→ What you will do:
Look through the records below for the line holding "de cinco millones de mi". Write it out exactly, with each following line through the line holding "en la actualidad.".

→ Provided information:
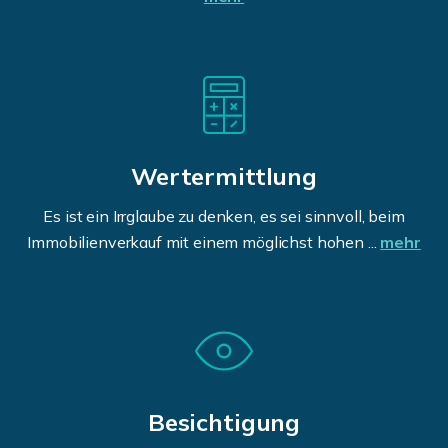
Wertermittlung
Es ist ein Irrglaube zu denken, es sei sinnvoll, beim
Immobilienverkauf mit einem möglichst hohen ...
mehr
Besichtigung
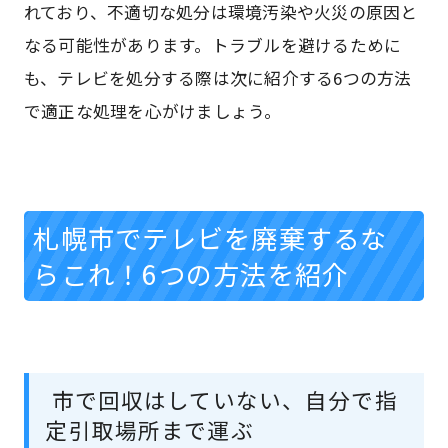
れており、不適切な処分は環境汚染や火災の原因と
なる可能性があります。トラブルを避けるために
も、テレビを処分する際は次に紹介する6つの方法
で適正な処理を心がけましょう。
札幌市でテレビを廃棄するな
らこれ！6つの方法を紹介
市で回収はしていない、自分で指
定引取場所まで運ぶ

* * *

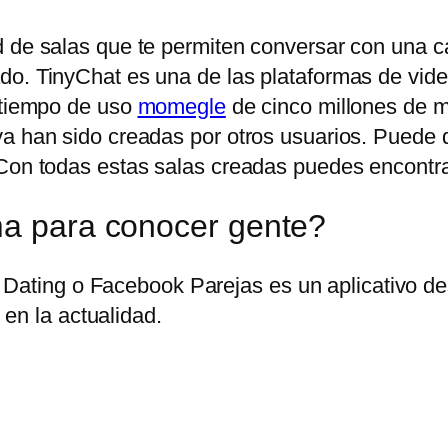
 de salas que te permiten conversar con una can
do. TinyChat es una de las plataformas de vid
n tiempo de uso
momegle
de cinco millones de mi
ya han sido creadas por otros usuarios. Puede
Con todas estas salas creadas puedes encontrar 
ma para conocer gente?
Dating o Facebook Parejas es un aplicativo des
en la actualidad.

→ Written solution:
de cinco millones de mi
ya han sido creadas por otros usuarios. Puede
Con todas estas salas creadas puedes encontrar 
ma para conocer gente?
Dating o Facebook Parejas es un aplicativo des
en la actualidad.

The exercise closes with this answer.